When I think of contemporary Southern writers, one of the first ones who comes to mind is Pat Conroy. We share our love of my home state of South Carolina. Two of my favorites are The Prince of Tides and The Water is Wide, two very different books. His books can be a bit dark, but they delve into southern settings and southern relationships with a strong sense of realism. The Water is Wide is a book close to my heart, as it inspired me to write a research paper on the Gullah language when in college. Conroy’s book is a memoir of his teaching experience on Daufuskie Island, fictionalized in the book as Yamacraw Island, a place separated by time and location. Still separated by location, it is better known now for the resort named Haig Point, which is only accessed by ferry. Anyone interested in the Gullah language, which remained separate from English for years after the language had evolved on the mainland, and the culture of the island residents would love this book.
A book that grabbed my attention for its title and location, Bastard out of Carolina by Dorothy Allison, is set in my hometown of Greenville, South Carolina. As with Conroy, the work is dark, but a must read for either an author who wants to write strong settings, or a reader from the area who would like to take a walk down memory lane. Her characters are so realistic you feel you may know them.

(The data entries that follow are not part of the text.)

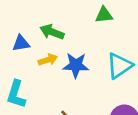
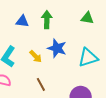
green arrow: (52, 32) -> (47, 20), turned 54
yellow arrow: (48, 60) -> (36, 56), moved, turned 48

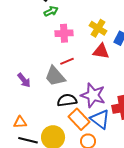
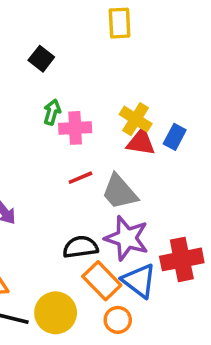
green arrow: (51, 11) -> (52, 112), moved, turned -48
red triangle: (101, 51) -> (141, 142), moved
gray trapezoid: (55, 76) -> (120, 192), moved

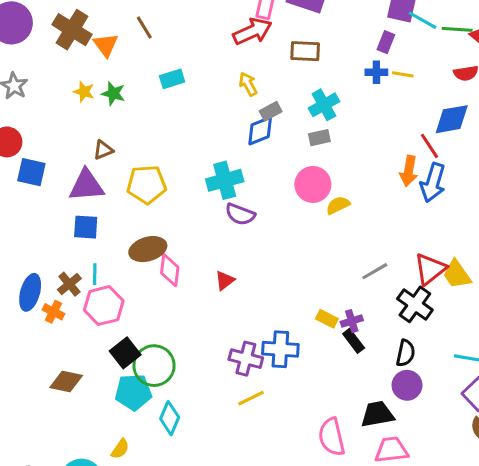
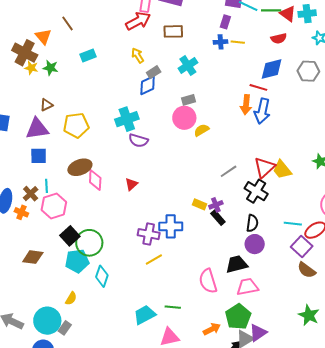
brown cross: (72, 30) -> (25, 53), moved
gray rectangle: (319, 138) -> (188, 100), moved
red line: (429, 146) -> (258, 87), turned -36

While in college, my professor and mentor Dr. Karen Johnson of Indiana University – Purdue University in Indianapolis, introduced me to Gail Godwin who was raised in Asheville, North Carolina. I’ve read most of her books, but the one that stood out is A Southern Family, the story of a dysfunctional family much like my own. It takes place in the fictional town of Mountain City, South Carolina, which could easily be Walhalla, South Carolina, the hometown of my maternal grandmother and a place I have roots still. My great-great grandfather, who was the first minister of St. John’s Lutheran Church, is credited with building it. My parents and great grandparents are buried in the church’s cemetery. I also have fond memories of visiting my relatives in this quaint southern town. A Southern Family delves into the multiple layers of a fictional Southern family. And, yes, it could have been my family.

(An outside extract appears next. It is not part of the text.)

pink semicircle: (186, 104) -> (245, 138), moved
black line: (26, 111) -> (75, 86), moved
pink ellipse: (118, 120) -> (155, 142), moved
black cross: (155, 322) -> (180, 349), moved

Last year, I was browsing in Barnes and Noble. Yes, I still prefer the brick and mortar bookstore where I can run my fingers along the bindings of books and thumb through them. I discovered a new author, Lisa Patton, who lives in Tennessee. The title of the third book in her Dixie Series, Southern as a Second Language, caught my eye. So, of course, I had to check out all three of the books in this series. The first book, Whistlin’ Dixie in a Noreaster, begins in Memphis, Tennessee, and relocates this Southern family to Vermont, where they buy an inn. I laughed and cried with the character of Leelee Satterfield. She took me back to Vermont, where I visited my son when he was living there. Patton fully captured the locals of Vermont and their wariness of outsiders, who they refer to as flat landers. The second book in the series, Yankee Doodle Dixie, takes Leelee back to her beloved Memphis where she deals with the recent changes in her social status. I’m looking forward to a road trip to Memphis after reading Patton’s books. I’ve never been there and I now live less than 200 miles away. This week, I’m settling in reading the third book, and the one which grabbed my attention first based on the title, Southern as a Second Language.

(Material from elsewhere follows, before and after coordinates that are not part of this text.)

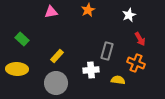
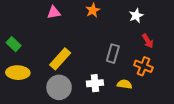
green rectangle: (22, 39) -> (14, 44), moved
yellow rectangle: (57, 56) -> (60, 59), size x1.5
white cross: (91, 70) -> (95, 83), moved

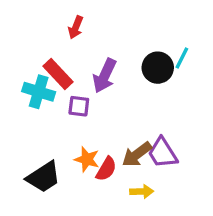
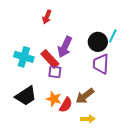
red rectangle: (58, 74) -> (50, 59), moved
purple square: (79, 106) -> (55, 72), moved
purple trapezoid: (163, 153) -> (101, 64), moved, turned 35
black trapezoid: (43, 177) -> (26, 96), moved

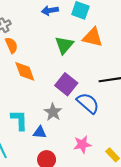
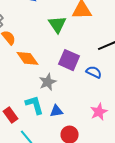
blue semicircle: (88, 103) -> (94, 72), size x0.7
gray star: (53, 112) -> (48, 82), moved, turned 30

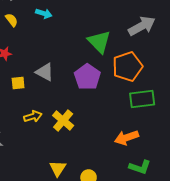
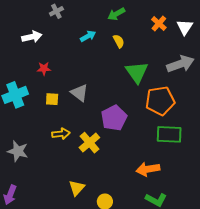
cyan arrow: (44, 13) -> (88, 36), turned -56
yellow semicircle: (12, 20) -> (119, 41), moved
purple pentagon: (87, 77) -> (114, 118), moved

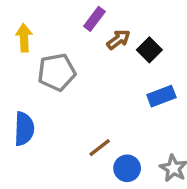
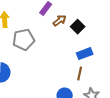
brown line: (100, 148) -> (80, 74), moved, turned -40

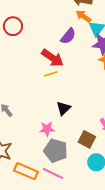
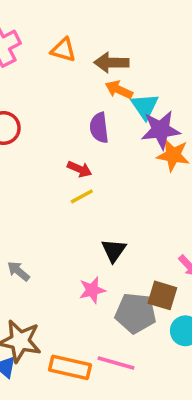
purple semicircle: (68, 36) -> (99, 128), turned 144
red arrow: (52, 58) -> (80, 169), size x0.6
gray pentagon: (56, 151) -> (135, 313), moved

These are but a few of the Southern writers who have touched my heart over the years. I buy new releases from Mary Kay Andrews the day they come out because of her ability to write strong characters and settings. One of my favorite titles is the first book I ever read by her, Hissy Fit. In addition, I highly recommend Beach Town and her new release, The Weekenders. I loved Andrews’ s introduction to her main character in Beach Town. I had tears rolling down my cheeks I laughed so hard. A writer I recently discovered is Karen White. The titles of her books are not capitalized and I found that intriguing. I just finished the sound of glass and I’ve purchased flight patterns, which sits at the top of my To Be Read stack. White’s opening chapter in the sound of glass mystifies and intrigues. An author who provides my romance escapes with a Southern setting and entertaining characters is Kieran Kramer, who lives in Charleston, South Carolina, the place close to my heart where my maternal grandmother’s family immigrated from Germany in the 17th century.
You’ve probably figured out Southern settings are powerful motivators for my reading pleasure. In my own work, setting is as important to me as is character and plot. In my current manuscript, Second Chances, I will transport you to a fictional town of Greyson, Tennessee, as well as the very real city of Atlanta, Georgia. There are also side trips to Nashville and Chattanooga.
I hope I’ve interested you in some wonderful Southern writers. I would love to hear from you on the settings you enjoy in your reading material. What is most important to you: settings, character, or plot?